■ WHAT TO DO: The records below must be reproduced exactly. Strip out the pictures.

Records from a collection
......
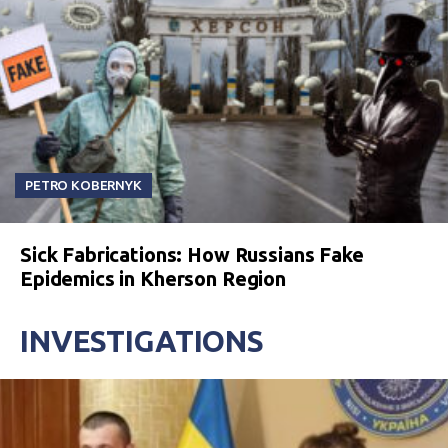
PETRO KOBERNYK
Sick Fabrications: How Russians Fake
Epidemics in Kherson Region
INVESTIGATIONS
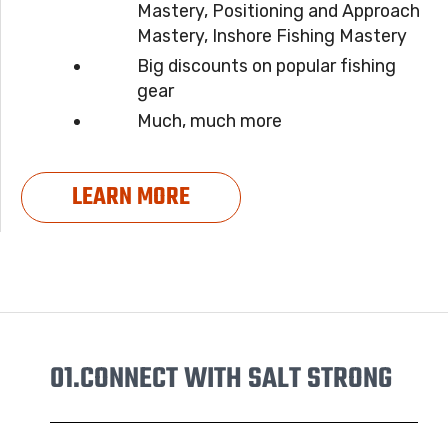
Mastery, Positioning and Approach
Mastery, Inshore Fishing Mastery
Big discounts on popular fishing
gear
Much, much more
LEARN MORE
01.
CONNECT WITH SALT STRONG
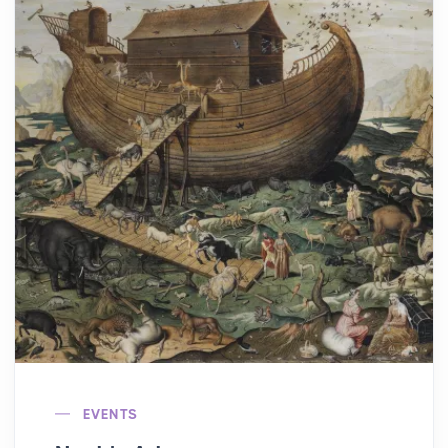
EVENTS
......
■ ANSWER SPACE:
PETRO KOBERNYK
Sick Fabrications: How Russians Fake
Epidemics in Kherson Region
INVESTIGATIONS
Mastery, Positioning and Approach
Mastery, Inshore Fishing Mastery
Big discounts on popular fishing
gear
Much, much more
LEARN MORE
01.
CONNECT WITH SALT STRONG
EVENTS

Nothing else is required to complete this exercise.